Jansen vroeg: “Bent u bereid om tot het uiterste te gaan om Baudet van deze ‘vijandenlijst’ af te krijgen en zo zijn vrijheid van meningsuiting als democratisch gekozen volksvertegenwoordiger te waarborgen?”
Het antwoord van de minister luidt ontkennend, waarbij zij als reden opvoert het private karakter van de organisatie die de lijst heeft opgesteld. Het is misschien van belang het onthutsende antwoord van de minister in haar eigen bewoordingen weer te geven: “Het gaat om een ‘vijandenlijst’ die is opgesteld door een organisatie die los staat van de Oekraïense autoriteiten of het leiderschap. Het is niet aan mij om hier actie op te ondernemen.”
Ongelooflijk natuurlijk.

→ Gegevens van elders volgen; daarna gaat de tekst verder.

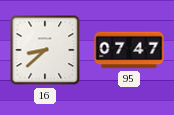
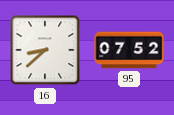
95: 07:47 -> 07:52
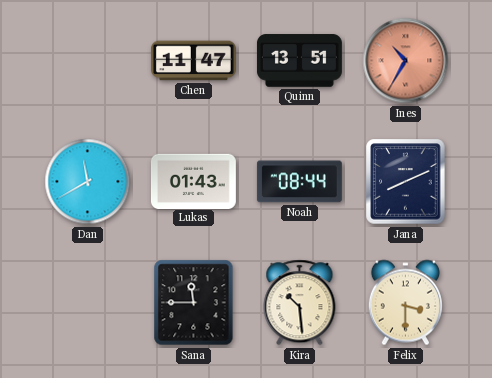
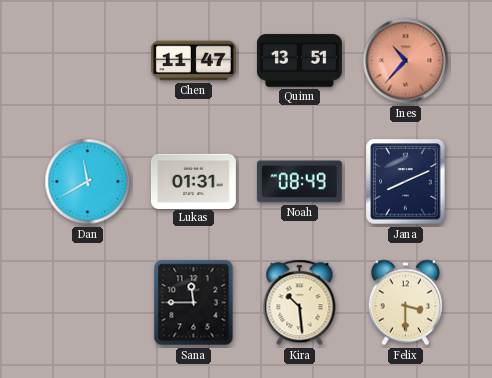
Ines: 10:35 -> 10:37
Lukas: 01:43 -> 01:31
Noah: 08:44 -> 08:49
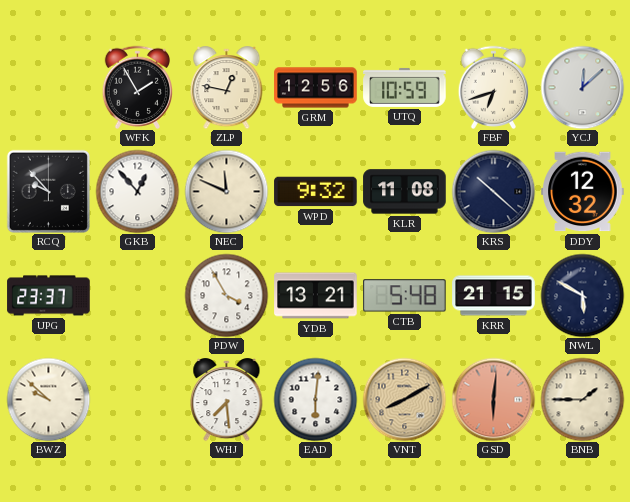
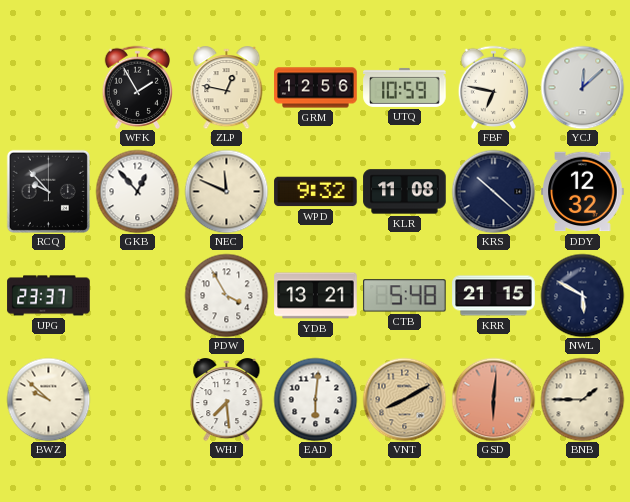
FBF: 6:42 -> 6:47
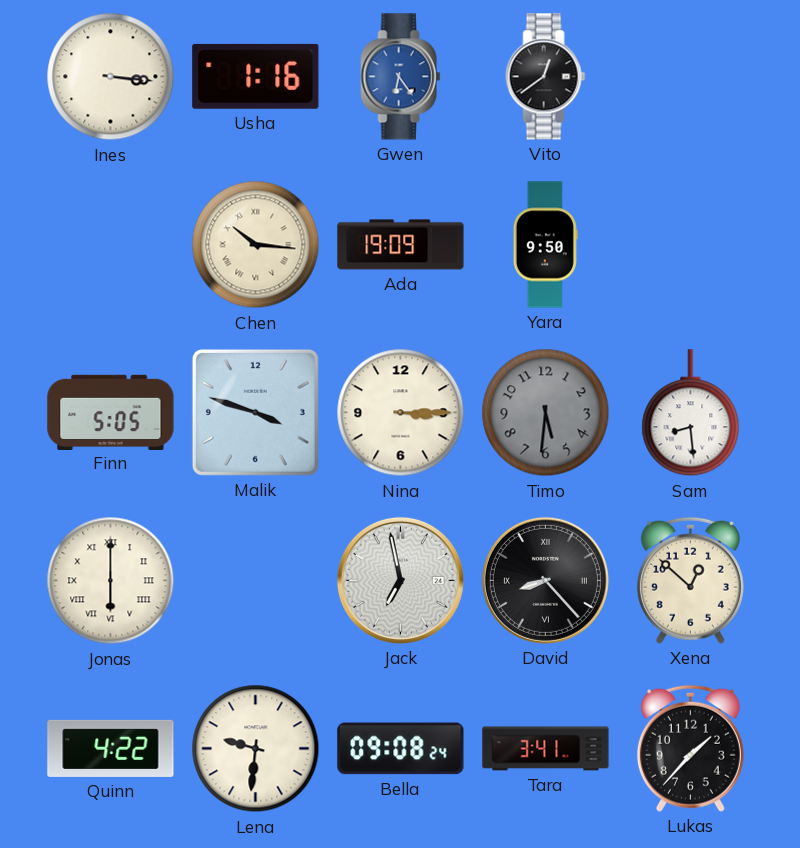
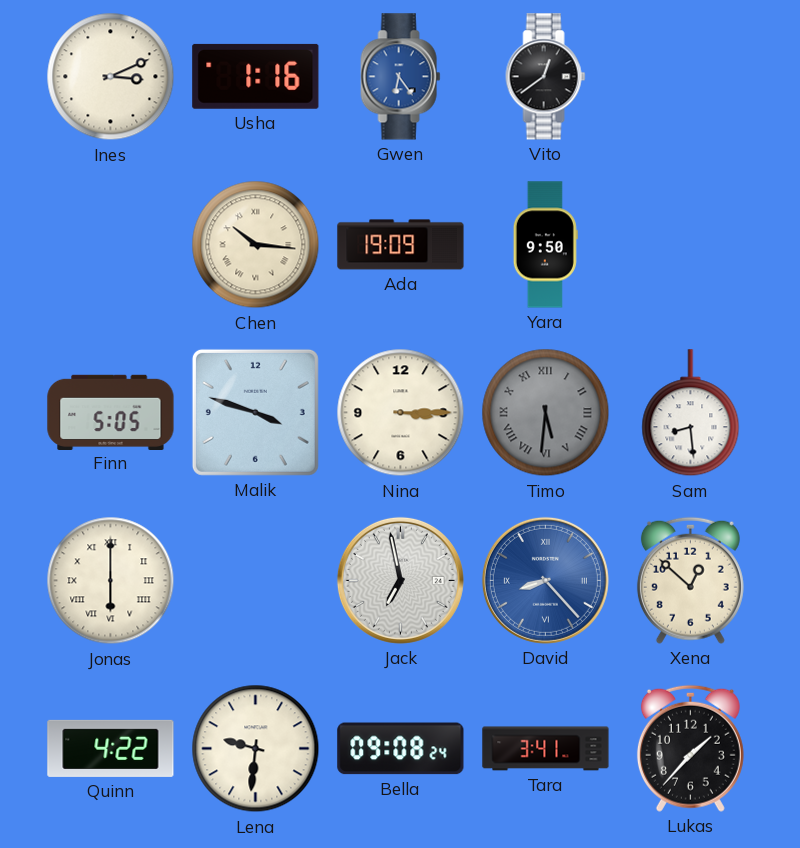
Ines: 3:16 -> 3:11
Timo numerals: Arabic -> Roman
David dial: black -> blue
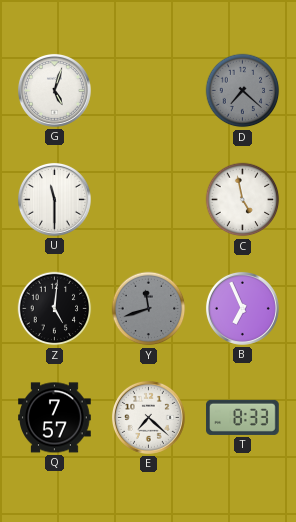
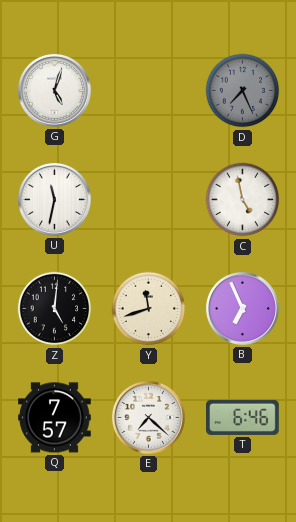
D: 7:22 -> 7:26
U: 11:30 -> 11:32
Y dial: grey -> cream
T: 8:33 -> 6:46
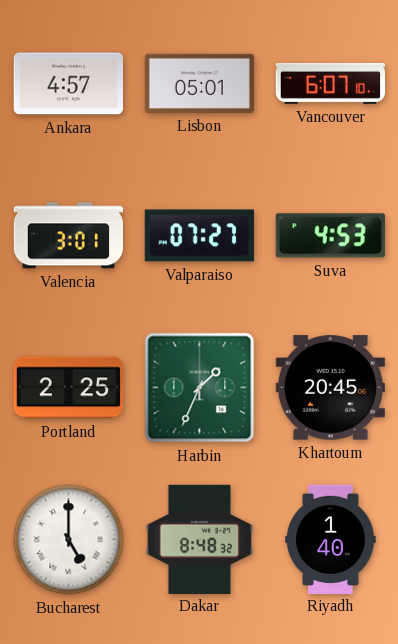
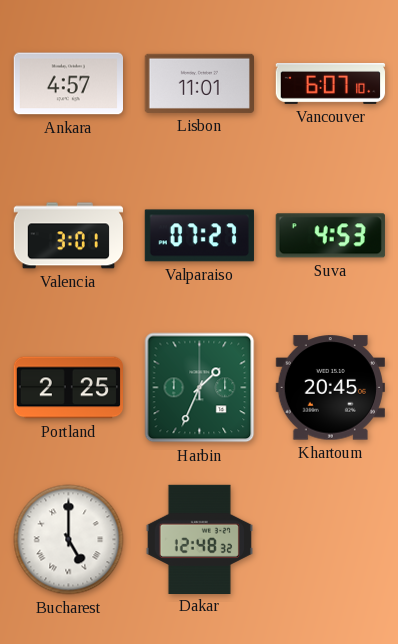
Lisbon: 05:01 -> 11:01
Dakar: 8:48 -> 12:48
Riyadh: 1:40 -> none
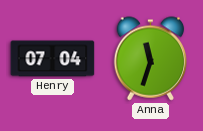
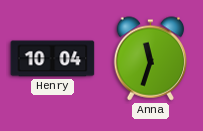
Henry: 07:04 -> 10:04
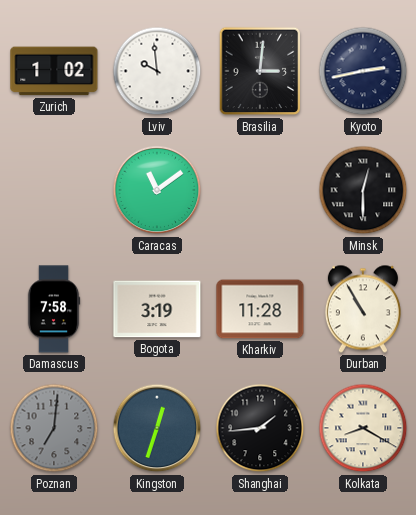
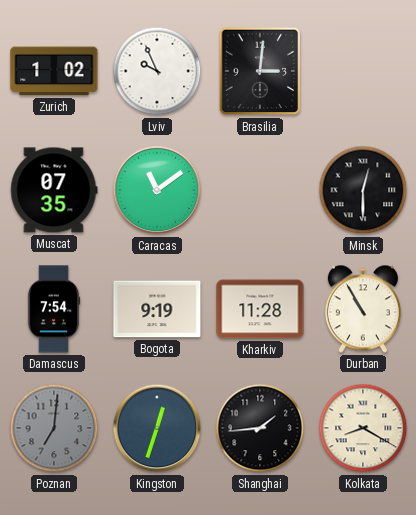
Lviv: 9:59 -> 9:56
Kyoto: 2:43 -> none
Muscat: none -> 07:35
Damascus: 7:58 -> 7:54
Bogota: 3:19 -> 9:19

Dus als een Russische maffiaorganisatie in het openbaar een prijs zou stellen op het hoofd van een Nederlandse politicus dan zou de Nederlandse staat helemaal geen enkele actie ondernemen. Immers die maffiaorganisatie is niet de Russische staat.
Of wacht, wordt misschien een onderscheid gemaakt tussen Oekraïne en Rusland? Of tussen Baudet en een willekeurige andere politicus? Zou in het geval van een Russische vijandenlijst ineens wel de ambassadeur van het betreffende land worden ontboden? Immers Oekraïne = vriend. Rusland = vijand. Zelenski vriend, Poetin vijand. Zit het zo?
De botte bijl van de minister
Het botte antwoord van de minister schept een enorm veiligheidsrisico voor Nederlandse parlementariërs die niet in de lijn lopen met de plannen van buitenlandse agressors. Het is in wezen een ondermijning van de parlementaire opdracht tot het leveren van kritiek. Misschien is dat ook precies de bedoeling van de minister, maar dan zou dat wel heel cynisch zijn. Het is ook volledig in strijd met het beleid van haar eigen ministerie en van het Openbaar Ministerie, waarvoor zij de eindverantwoordelijkheid draagt.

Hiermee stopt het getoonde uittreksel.